■ **What is required**
Work out the number of lines in the records that include the word "stad"; reply with that number alone.
(Records supplied begins)
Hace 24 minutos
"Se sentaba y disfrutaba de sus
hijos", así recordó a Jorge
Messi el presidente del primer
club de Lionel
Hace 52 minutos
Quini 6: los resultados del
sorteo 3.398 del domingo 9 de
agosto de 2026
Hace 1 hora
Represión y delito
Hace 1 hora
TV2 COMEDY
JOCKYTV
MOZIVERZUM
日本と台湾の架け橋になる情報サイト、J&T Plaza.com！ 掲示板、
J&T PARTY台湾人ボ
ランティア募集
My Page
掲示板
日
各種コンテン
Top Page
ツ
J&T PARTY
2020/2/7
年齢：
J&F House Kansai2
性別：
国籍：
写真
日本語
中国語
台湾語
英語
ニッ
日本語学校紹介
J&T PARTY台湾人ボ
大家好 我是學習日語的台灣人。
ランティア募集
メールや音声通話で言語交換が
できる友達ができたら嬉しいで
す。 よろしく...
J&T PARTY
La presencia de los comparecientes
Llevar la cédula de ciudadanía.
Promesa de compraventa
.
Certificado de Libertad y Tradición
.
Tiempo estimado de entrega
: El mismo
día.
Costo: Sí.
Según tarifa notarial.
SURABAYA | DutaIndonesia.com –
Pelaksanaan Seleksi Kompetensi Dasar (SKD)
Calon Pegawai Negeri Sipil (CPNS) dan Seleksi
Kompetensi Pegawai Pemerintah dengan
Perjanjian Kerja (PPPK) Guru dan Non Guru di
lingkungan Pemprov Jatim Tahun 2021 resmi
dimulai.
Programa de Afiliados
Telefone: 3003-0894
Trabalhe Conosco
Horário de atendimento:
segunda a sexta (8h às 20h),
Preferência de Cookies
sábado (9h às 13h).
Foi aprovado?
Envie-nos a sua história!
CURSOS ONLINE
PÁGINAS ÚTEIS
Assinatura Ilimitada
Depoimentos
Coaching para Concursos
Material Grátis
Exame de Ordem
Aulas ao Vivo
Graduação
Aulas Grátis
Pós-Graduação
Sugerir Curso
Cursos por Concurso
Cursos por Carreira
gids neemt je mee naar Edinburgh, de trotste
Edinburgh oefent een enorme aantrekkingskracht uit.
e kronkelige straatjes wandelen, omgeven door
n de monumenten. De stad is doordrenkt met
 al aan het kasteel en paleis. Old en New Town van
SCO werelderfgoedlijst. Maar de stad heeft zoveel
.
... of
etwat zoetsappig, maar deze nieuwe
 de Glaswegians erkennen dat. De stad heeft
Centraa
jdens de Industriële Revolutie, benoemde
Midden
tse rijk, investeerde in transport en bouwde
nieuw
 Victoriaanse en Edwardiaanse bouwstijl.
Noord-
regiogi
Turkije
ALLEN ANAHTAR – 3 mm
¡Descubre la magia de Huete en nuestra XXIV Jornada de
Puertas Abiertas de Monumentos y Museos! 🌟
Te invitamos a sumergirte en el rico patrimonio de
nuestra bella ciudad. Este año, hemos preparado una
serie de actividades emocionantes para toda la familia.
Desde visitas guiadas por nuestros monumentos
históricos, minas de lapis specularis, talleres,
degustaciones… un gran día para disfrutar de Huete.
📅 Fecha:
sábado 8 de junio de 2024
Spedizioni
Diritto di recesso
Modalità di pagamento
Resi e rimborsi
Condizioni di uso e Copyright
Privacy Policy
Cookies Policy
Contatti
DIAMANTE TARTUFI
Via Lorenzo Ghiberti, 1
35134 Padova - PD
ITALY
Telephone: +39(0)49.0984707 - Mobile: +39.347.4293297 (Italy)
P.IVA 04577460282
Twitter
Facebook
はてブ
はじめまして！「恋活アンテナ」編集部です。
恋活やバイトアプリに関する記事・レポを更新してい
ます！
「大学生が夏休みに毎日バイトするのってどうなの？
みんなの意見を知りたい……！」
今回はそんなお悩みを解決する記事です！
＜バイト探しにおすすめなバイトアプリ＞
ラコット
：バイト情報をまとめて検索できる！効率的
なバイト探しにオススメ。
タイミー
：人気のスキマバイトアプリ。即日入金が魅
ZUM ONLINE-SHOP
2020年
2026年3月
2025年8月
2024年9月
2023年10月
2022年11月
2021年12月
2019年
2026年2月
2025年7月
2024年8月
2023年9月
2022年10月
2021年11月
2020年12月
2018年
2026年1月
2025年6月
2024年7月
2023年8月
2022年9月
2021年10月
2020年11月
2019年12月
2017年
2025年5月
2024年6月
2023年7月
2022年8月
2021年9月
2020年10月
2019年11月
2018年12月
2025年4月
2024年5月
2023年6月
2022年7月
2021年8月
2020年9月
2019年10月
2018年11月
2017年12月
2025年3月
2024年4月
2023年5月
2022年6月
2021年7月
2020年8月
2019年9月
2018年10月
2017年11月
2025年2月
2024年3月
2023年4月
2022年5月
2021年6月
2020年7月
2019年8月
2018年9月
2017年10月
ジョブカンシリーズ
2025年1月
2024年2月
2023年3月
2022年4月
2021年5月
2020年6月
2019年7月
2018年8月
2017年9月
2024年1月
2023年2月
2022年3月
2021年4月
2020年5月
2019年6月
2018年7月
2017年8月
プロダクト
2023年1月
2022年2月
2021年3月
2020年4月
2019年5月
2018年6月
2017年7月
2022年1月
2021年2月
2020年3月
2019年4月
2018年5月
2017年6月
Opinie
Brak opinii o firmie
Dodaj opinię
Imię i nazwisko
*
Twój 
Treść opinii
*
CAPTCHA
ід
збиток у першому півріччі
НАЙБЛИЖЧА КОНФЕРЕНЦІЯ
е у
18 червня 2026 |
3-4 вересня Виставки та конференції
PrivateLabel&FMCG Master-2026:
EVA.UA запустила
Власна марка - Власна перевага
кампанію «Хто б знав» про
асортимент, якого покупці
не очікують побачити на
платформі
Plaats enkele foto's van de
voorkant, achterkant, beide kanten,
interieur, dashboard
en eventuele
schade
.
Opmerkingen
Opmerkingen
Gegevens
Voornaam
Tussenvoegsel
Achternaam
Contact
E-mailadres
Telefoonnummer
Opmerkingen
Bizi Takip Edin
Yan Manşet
(Records supplied ends)
■ **Answer box**
3